BY ONOME AMUGE
Cocoa prices failed to record any significant price movement in March 2022 despite a distortion in the purchasing power of consumers who were forced to prioritise purchase of essential over luxury products, including cocoa products, as the ongoing Ukraine-Russia conflict continues to inflict economic uncertainties across global markets, in line with various concurring events such as surging energy prices, rising inflation and a slow economic growth.
The International Cocoa Organisation (ICCO), in its cocoa market report for March, said it was too early to extricate the real effect of the current global macroeconomic factors on the demand for cocoa products, noting that the grindings data for the first quarter of 2022 to be published at the end of April, will provide a first indication on the direction of global cocoa demand.
According to the inter-governmental organisation, increase in energy prices could have an impact on both cocoa exporting and importing countries, with costs of cocoa haulages from plantations to ports of export and shipping likely to move up, making the acquisition of cocoa beans more expensive in consuming markets.
On the other hand, ICCO envisages that the increase in energy costs will trigger a rise in operation costs for cocoa processors and chocolate manufacturers, which in turn will result in either a reduction in processing margins or an increase in prices of cocoa products or even both.
Outlook of the 2021/22 crop across markets
In Côte d’Ivoire, the 2021/22 mid-crop started in April with the government’s decision to maintain the farm gate price.
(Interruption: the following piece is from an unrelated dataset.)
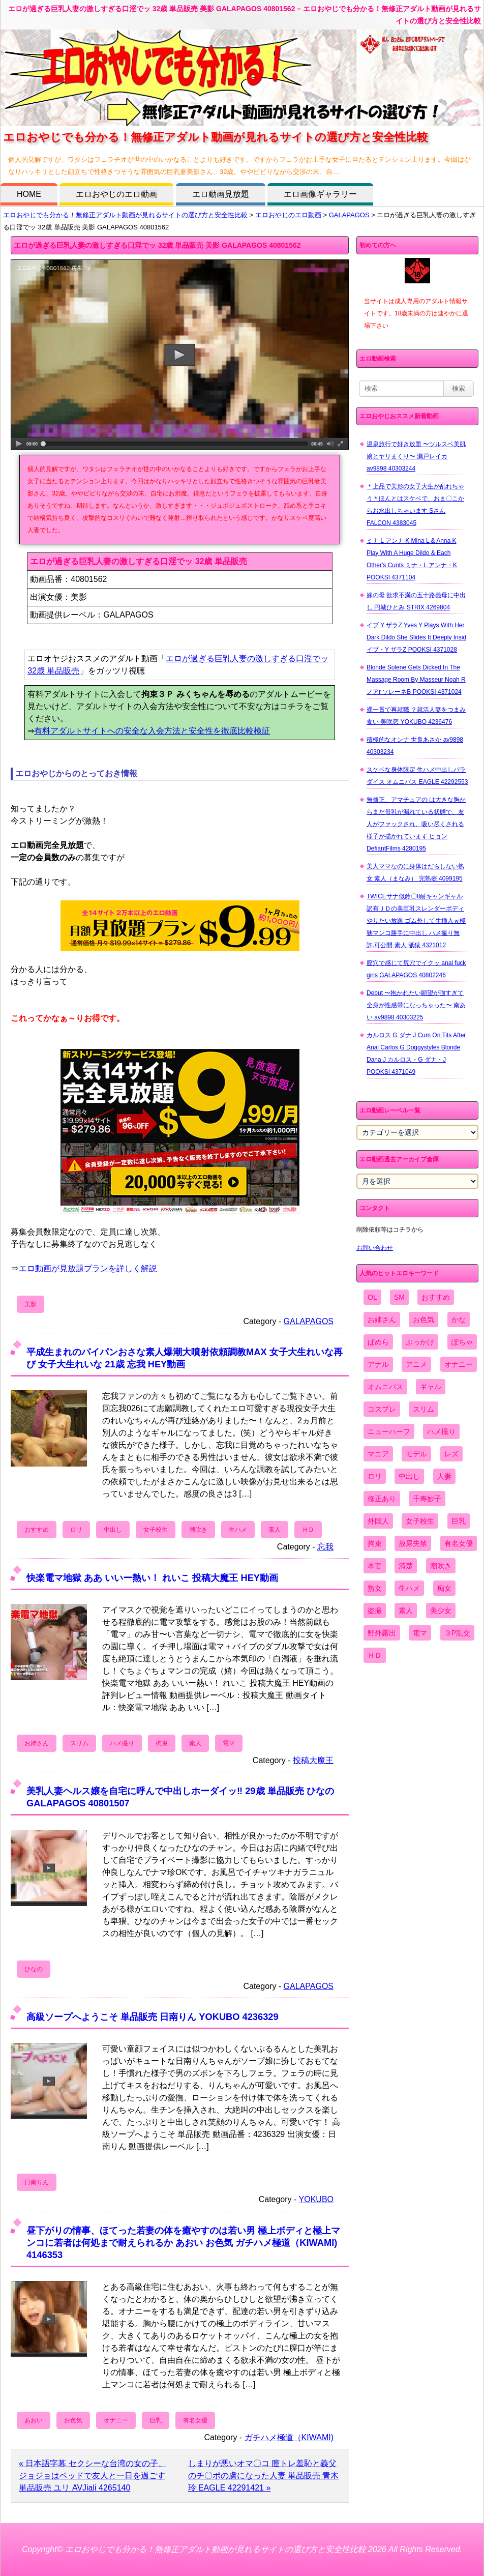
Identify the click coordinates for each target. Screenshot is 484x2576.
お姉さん (36, 1743)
In the first week of April, cumulative cocoa arrivals at Ivorian ports for the 2021/22 cocoa year were estimated at 1.7million tonnes, 1.2 percent above the level recorded over the same period last season.
The association of Ivorian cocoa processors (GEPEX) posted data showing that, at the end of February 2022, cocoa grindings in the country had increased by 3.95 percent year-on-year from 253,000 tonnes to 263,000 tonnes.
On the contrary, Ghana’s grinding data showed that purchases of graded and sealed cocoa beans in the second largest cocoa producing country were very low year-on-year, down by 34 percent to 524,000 tonnes as at 31 March 2022. This was attributed to unfavourable weather conditions that occurred in the country’s main cocoa growing regions.
Notwithstanding, the government maintained its farm gate price for the 2021/22 mid-crop at the same level announced for the main crop at 10,560 cedis per tonne.
On the international market, the ICCO average monthly prices for March 2021 and March 2022 were virtually at par at $2,462 per tonne and $2,461 per tonne respectively, but rose on both sides of the Atlantic to reach their highest settlement values of the month at $2,330 per tonne in London and $2,629 per tonne in New York on 10 March 2022.
The MAR-22 contract however halted their ascending trend and plunged to $2,252 per tonne in London and $2,461 per tonne in New York on the maturity date (16 March 2022) of the said contract.
According to the ICCO, the bullish stance on prices for the month was supported by expectations of a supply deficit for the 2021/22 cocoa year.
Also, concerns that the Russia-Ukraine military conflict could reduce travel across Western Europe and thereby negatively impact volumes of chocolate sales at airports, which are amongst the major locations for chocolate sales, took a toll on cocoa futures prices.
Moving on to the second half of March, prices of the MAY-22 contract were strengthened by four percent from $2,230 to $2,326 per tonne in London and by five percent from $2,509 to $2,646 per tonne in New York, in reaction to less conducive meteorological conditions prevailing in the main cocoa growing regions of West Africa, including Nigeria the regions third largest cocoa producer.
Furthermore, reports that lots of cocoa beans from Côte d’Ivoire were rejected due to quality concerns had a bolstering effect on prices of the MAY-22 contract.